東京で『交通事故』に強い弁護士

交通事故で裁判したほうがよいケース

  • 文責:所長 弁護士 石井浩一
  • 最終更新日:2023年6月29日

1 裁判になる割合

交通事故の損害賠償請求事件で裁判(訴訟)になる割合は、おおむね1割以下といったところだと思われます。

(交通事故の被害者であるか、加害者であるか、担当弁護士の交渉スタイル等によっても裁判になる確率は変動しますので、あくまでも一つの目安と考えてください。)

2 交通事故の裁判について

交通事故は、専門性が高く件数も多いため、東京地方裁判所では、民事27部が交通集中部として設けられています。

3 裁判した方がよいケースとは

⑴ 金額が不当に低い場合

金額が不当に低いかどうかは、結局のところ、交通事故の事件処理に慣れた交通事故に強い弁護士の最終判断に任せるしかありません。

交通事故の事件処理に慣れていない弁護士では、正しく判断できない可能性がありますので、注意が必要です。

入通院慰謝料、後遺障害慰謝料、後遺障害逸失利益の裁判基準、過失割合の考え方や基準については、弁護士しか入手できない本に書いてあるわけではなく、一般の方でも購入可能な書籍に記載されていますし、インターネットで検索すれば、裁判基準はでてくるので、損害額の計算自体は、一般の方でもある程度はできてしまいます。

ですが、各項目の算定については、注意が必要です。

ア 治療費について

治療費については、必要かつ相当な実費全額しか認められません。

ですので、例えば、医学的にまだ普及していない最先端の治療などについては、場合によっては、賠償されない可能性があります。

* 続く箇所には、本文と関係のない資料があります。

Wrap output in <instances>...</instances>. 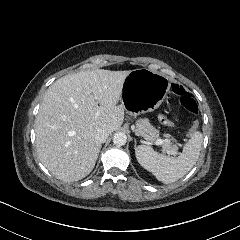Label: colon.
<instances>
[{"instance_id": "1", "label": "colon", "mask_w": 240, "mask_h": 240, "mask_svg": "<svg viewBox=\"0 0 240 240\" xmlns=\"http://www.w3.org/2000/svg\"><path fill=\"white\" fill-rule=\"evenodd\" d=\"M176 90L181 91V92L185 91V89L183 87L176 88ZM179 97H180L179 103L181 104V106H183L192 115H196L198 112V107H197L196 103L191 98H189L188 96H186L184 94H180ZM158 121L162 122L163 125L168 126V128H173V119H169L165 115L164 116L159 115ZM195 129H198V121L197 120H194L193 125H190V132H195ZM188 132H189V130H188ZM186 137L190 138L191 134L187 133Z\"/></svg>"}]
</instances>
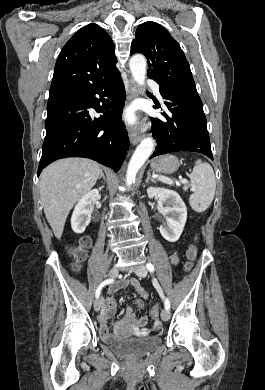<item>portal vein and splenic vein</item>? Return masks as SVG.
<instances>
[{"instance_id": "18ae733b", "label": "portal vein and splenic vein", "mask_w": 265, "mask_h": 390, "mask_svg": "<svg viewBox=\"0 0 265 390\" xmlns=\"http://www.w3.org/2000/svg\"><path fill=\"white\" fill-rule=\"evenodd\" d=\"M158 180H160L161 182H164V183H167V184H170L172 185L174 182L172 179L168 178V177H159ZM188 181L187 180H181V183H187Z\"/></svg>"}]
</instances>
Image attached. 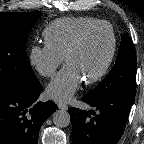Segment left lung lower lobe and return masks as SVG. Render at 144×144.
<instances>
[{
	"label": "left lung lower lobe",
	"mask_w": 144,
	"mask_h": 144,
	"mask_svg": "<svg viewBox=\"0 0 144 144\" xmlns=\"http://www.w3.org/2000/svg\"><path fill=\"white\" fill-rule=\"evenodd\" d=\"M135 97L107 93L99 96L88 94L82 101L94 107L86 111L70 108L73 144H117L128 119Z\"/></svg>",
	"instance_id": "left-lung-lower-lobe-1"
}]
</instances>
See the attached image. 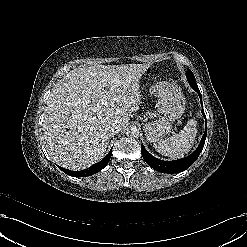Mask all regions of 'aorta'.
Instances as JSON below:
<instances>
[{
	"mask_svg": "<svg viewBox=\"0 0 247 247\" xmlns=\"http://www.w3.org/2000/svg\"><path fill=\"white\" fill-rule=\"evenodd\" d=\"M126 135L132 138H137L139 136V129L136 126H129L126 129Z\"/></svg>",
	"mask_w": 247,
	"mask_h": 247,
	"instance_id": "1",
	"label": "aorta"
}]
</instances>
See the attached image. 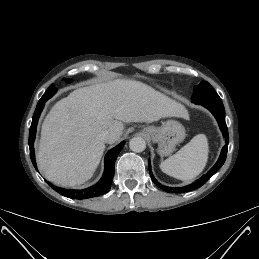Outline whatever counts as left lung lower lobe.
Instances as JSON below:
<instances>
[{
	"instance_id": "obj_1",
	"label": "left lung lower lobe",
	"mask_w": 259,
	"mask_h": 259,
	"mask_svg": "<svg viewBox=\"0 0 259 259\" xmlns=\"http://www.w3.org/2000/svg\"><path fill=\"white\" fill-rule=\"evenodd\" d=\"M198 105H202V106L206 107L213 113V115L217 119L220 129L226 139V145L222 148V151H221V154H220V157H219L217 163L211 168V170L207 174L203 175L201 178H199L194 183L187 185L185 187H181V188L167 187V186L161 185L159 182H157V180L154 178V176L150 170L151 165H150V160H148L150 176H151L152 181L155 184H157L158 187H160L162 190H165L169 193H183V192L191 191V190L201 187L204 183H206L210 179V177L212 175H214L217 172V170L224 164L225 159H226L229 135H228V130H227L226 122H225V109L222 104V101L221 102L199 103Z\"/></svg>"
}]
</instances>
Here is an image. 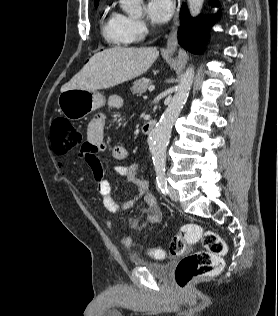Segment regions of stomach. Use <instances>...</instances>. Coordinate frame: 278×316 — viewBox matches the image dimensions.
I'll list each match as a JSON object with an SVG mask.
<instances>
[{
    "instance_id": "stomach-1",
    "label": "stomach",
    "mask_w": 278,
    "mask_h": 316,
    "mask_svg": "<svg viewBox=\"0 0 278 316\" xmlns=\"http://www.w3.org/2000/svg\"><path fill=\"white\" fill-rule=\"evenodd\" d=\"M104 105L105 97L97 91L69 89L58 97L59 110L70 120H79Z\"/></svg>"
}]
</instances>
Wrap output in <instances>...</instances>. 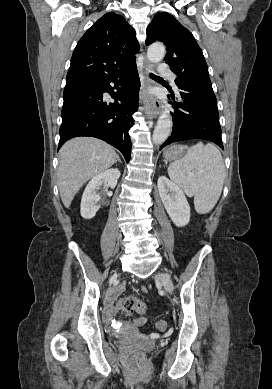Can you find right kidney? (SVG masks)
<instances>
[{
	"mask_svg": "<svg viewBox=\"0 0 272 389\" xmlns=\"http://www.w3.org/2000/svg\"><path fill=\"white\" fill-rule=\"evenodd\" d=\"M119 177L120 171L117 168H112L94 176L89 181L81 200L80 213L84 219H92L100 208L98 205L100 196L97 194L99 187L103 183H108L111 188H114Z\"/></svg>",
	"mask_w": 272,
	"mask_h": 389,
	"instance_id": "1",
	"label": "right kidney"
}]
</instances>
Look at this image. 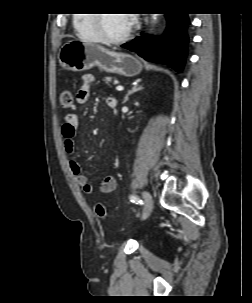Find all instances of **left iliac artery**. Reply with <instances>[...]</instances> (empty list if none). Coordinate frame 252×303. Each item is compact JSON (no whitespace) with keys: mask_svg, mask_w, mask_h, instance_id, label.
I'll return each instance as SVG.
<instances>
[{"mask_svg":"<svg viewBox=\"0 0 252 303\" xmlns=\"http://www.w3.org/2000/svg\"><path fill=\"white\" fill-rule=\"evenodd\" d=\"M130 200H131V202L136 203V204H143V201L136 195H131Z\"/></svg>","mask_w":252,"mask_h":303,"instance_id":"44dca946","label":"left iliac artery"}]
</instances>
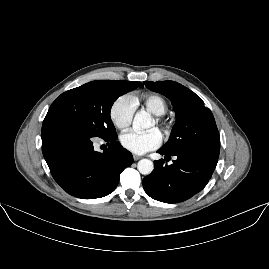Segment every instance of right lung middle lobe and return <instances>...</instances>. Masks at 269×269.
<instances>
[{"label":"right lung middle lobe","mask_w":269,"mask_h":269,"mask_svg":"<svg viewBox=\"0 0 269 269\" xmlns=\"http://www.w3.org/2000/svg\"><path fill=\"white\" fill-rule=\"evenodd\" d=\"M139 83L108 85L92 81L62 93L50 106L46 117L66 120L90 137L117 138L110 110L115 100L137 88Z\"/></svg>","instance_id":"right-lung-middle-lobe-1"}]
</instances>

また、むちうちなどの場合には、事故の衝撃に比して、長期間通院する必要はなかったとして、治療費の一部返還請求を受ける可能性もあります。

さらに、この程度の事故ではそもそも受傷することはないとして、治療と事故との因果関係を否定されて、1円も治療費を払ってもらえないこともあります。

イ 休業損害について

休業損害についても、被害者本人は事故のせいで休んだから、休んだ分については全部賠償してもらえると思っているかもしれませんが、休業損害についても、必要かつ相当な休業日数についてしか賠償されないので注意が必要です。

また、会社員の方などお給料をもらっている方については、休業損害の日額で揉めることも少ないのですが、自営業の方や歩合制のお給料の方、役員の方などについては、休業損害の日額についても争点になることがあります。

ウ 傷害慰謝料・後遺障害慰謝料について

傷害慰謝料、後遺障害慰謝料については、弁護士が介入して示談交渉していたとしても妥当な金額を提案してこないことがあります。

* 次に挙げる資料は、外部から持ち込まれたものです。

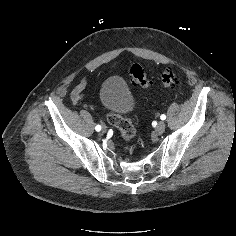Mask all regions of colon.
I'll list each match as a JSON object with an SVG mask.
<instances>
[{"mask_svg":"<svg viewBox=\"0 0 236 236\" xmlns=\"http://www.w3.org/2000/svg\"><path fill=\"white\" fill-rule=\"evenodd\" d=\"M128 73L136 85L143 88L150 87L151 81L141 65H132ZM161 82L165 88H175L178 85V78L170 68H166L161 74ZM107 120L110 125L120 132L125 141H130L134 137L136 132L135 127L129 120L114 112H110L107 115Z\"/></svg>","mask_w":236,"mask_h":236,"instance_id":"colon-1","label":"colon"}]
</instances>
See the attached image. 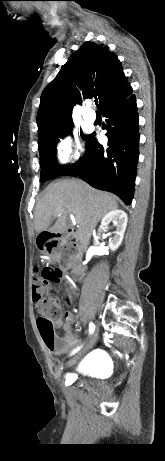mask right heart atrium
I'll return each instance as SVG.
<instances>
[{
	"instance_id": "right-heart-atrium-1",
	"label": "right heart atrium",
	"mask_w": 165,
	"mask_h": 461,
	"mask_svg": "<svg viewBox=\"0 0 165 461\" xmlns=\"http://www.w3.org/2000/svg\"><path fill=\"white\" fill-rule=\"evenodd\" d=\"M83 154V149L77 136L65 134L56 144V157L61 165H69L78 161Z\"/></svg>"
}]
</instances>
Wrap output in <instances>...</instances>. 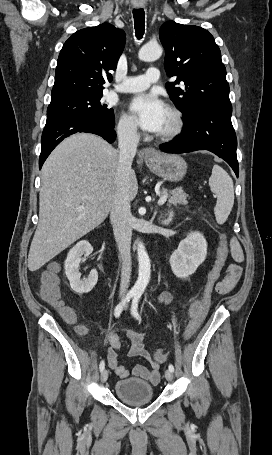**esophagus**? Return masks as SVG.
Wrapping results in <instances>:
<instances>
[{"label": "esophagus", "mask_w": 272, "mask_h": 455, "mask_svg": "<svg viewBox=\"0 0 272 455\" xmlns=\"http://www.w3.org/2000/svg\"><path fill=\"white\" fill-rule=\"evenodd\" d=\"M135 7L136 8H141L142 6L138 4V5H135ZM157 155H158V152L154 148H145V149L142 150V157L146 161H150V160L155 159V157Z\"/></svg>", "instance_id": "1"}]
</instances>
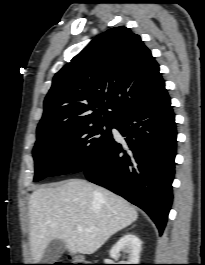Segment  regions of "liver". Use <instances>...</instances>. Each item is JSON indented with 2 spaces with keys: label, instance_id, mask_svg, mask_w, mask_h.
Instances as JSON below:
<instances>
[{
  "label": "liver",
  "instance_id": "obj_1",
  "mask_svg": "<svg viewBox=\"0 0 205 265\" xmlns=\"http://www.w3.org/2000/svg\"><path fill=\"white\" fill-rule=\"evenodd\" d=\"M137 218V210L125 199L85 180L40 187L29 199L33 261L40 262L53 239L63 240L71 253L93 254ZM78 226L85 230L78 232Z\"/></svg>",
  "mask_w": 205,
  "mask_h": 265
}]
</instances>
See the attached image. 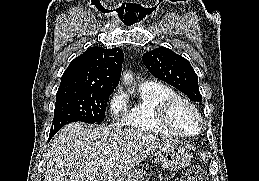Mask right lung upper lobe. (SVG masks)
<instances>
[{
    "instance_id": "right-lung-upper-lobe-1",
    "label": "right lung upper lobe",
    "mask_w": 259,
    "mask_h": 181,
    "mask_svg": "<svg viewBox=\"0 0 259 181\" xmlns=\"http://www.w3.org/2000/svg\"><path fill=\"white\" fill-rule=\"evenodd\" d=\"M123 52L118 48L90 47L71 61L59 89L113 92L122 70Z\"/></svg>"
}]
</instances>
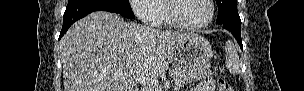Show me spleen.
<instances>
[{
    "mask_svg": "<svg viewBox=\"0 0 304 91\" xmlns=\"http://www.w3.org/2000/svg\"><path fill=\"white\" fill-rule=\"evenodd\" d=\"M226 52V67L230 73L237 75L240 73L241 63L238 52L232 41H227L225 46Z\"/></svg>",
    "mask_w": 304,
    "mask_h": 91,
    "instance_id": "obj_1",
    "label": "spleen"
}]
</instances>
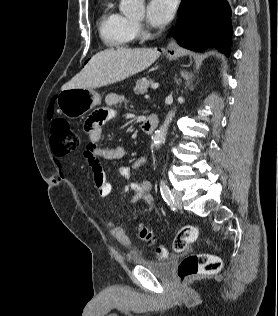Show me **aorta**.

弁護士が介入した場合、相手方保険会社は、裁判をせずに争点になりうる点についても争わず、早期にお支払いをするかわりに、裁判基準の80%~90%程度の示談提案をしてくることが多いです。

しかし、それにも満たない低い金額しか出せないと言われるケースもあり、その提案に合理的な理由がない場合には、裁判を検討する必要があります。

エ 後遺障害逸失利益について

後遺障害逸失利益については、後遺障害の部位、程度によって、労働能力喪失期間や、労働能力喪失率に違いがありますので、注意が必要です。

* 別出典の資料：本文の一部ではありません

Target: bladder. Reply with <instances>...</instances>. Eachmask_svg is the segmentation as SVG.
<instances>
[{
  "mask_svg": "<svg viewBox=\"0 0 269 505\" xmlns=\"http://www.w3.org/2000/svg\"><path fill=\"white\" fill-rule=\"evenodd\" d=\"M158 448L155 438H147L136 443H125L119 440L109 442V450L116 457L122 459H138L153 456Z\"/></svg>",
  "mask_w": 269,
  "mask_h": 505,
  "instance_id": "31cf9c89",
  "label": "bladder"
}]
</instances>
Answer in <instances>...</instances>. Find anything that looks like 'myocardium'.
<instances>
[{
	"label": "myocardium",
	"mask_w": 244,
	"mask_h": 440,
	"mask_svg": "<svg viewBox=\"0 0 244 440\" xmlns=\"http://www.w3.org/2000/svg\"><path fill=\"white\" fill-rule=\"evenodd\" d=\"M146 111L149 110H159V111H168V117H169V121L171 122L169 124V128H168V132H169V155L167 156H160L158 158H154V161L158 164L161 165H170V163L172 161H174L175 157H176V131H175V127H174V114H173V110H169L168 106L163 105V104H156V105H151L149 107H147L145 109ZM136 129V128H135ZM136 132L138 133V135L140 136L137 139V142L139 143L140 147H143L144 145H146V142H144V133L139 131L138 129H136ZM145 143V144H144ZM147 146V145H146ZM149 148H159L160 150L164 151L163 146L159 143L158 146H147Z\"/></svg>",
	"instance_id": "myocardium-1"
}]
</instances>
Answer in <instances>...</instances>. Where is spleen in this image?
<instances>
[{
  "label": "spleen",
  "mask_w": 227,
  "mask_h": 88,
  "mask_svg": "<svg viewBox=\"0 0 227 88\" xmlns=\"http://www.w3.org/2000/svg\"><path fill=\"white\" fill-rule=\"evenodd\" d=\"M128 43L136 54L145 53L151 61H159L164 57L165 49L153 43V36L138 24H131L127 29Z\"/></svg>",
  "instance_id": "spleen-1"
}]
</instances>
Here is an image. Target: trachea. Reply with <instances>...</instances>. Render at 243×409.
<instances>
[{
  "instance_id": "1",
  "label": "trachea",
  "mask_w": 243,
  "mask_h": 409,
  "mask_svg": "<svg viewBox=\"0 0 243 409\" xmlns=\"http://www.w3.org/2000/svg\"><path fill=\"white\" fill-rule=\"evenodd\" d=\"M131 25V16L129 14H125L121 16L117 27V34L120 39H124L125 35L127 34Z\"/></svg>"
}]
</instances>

外貌醜状が、歯牙障害などのように類型的に逸失利益が否定されやすい後遺障害もあれば、圧迫骨折のように、程度に応じて、労働能力喪失率や、労働能力喪失率にばらつきが生じているものもあります。

賠償する側の保険会社は、当然ながら、賠償金を少しでも低く抑えたいがために、労働能力喪失率や期間を相場より低く提案してくることがあります。

オ 金額が不当に低いかどうかの判断について

弁護士との交渉によって、賠償金額が妥当なラインまで引きあがればいいのですが、弁護士が介入していても、どうしても、保険会社が不当に低い金額のまま、賠償金額を上げられないと固持してくることがあります。

この場合には、示談交渉は決裂として、裁判をした方がいいケースも出てきます。

ですが、当然のことながら裁判をやれば、必ず被害者側有利に賠償金額が上がるとは限りませんので注意が必要です。

裁判をしても、示談段階の最終回答金額よりも低くなる可能性を考慮してもなお裁判に移行した方がいいのかは、まさに、交通事故の事件処理になれた弁護士にしか判断できない事項です。

⑵ 時効を中断する必要性がある場合

解釈の仕方によって異なりますが、事故日から5年(物的損害については3年)経過すると、時効にかかってしまい、消滅時効を主張されて、1円も賠償金を受け取れない可能性もあります。

ですので、消滅時効にかけないために、裁判を提起して、時効を中断しておく必要がある場合があります。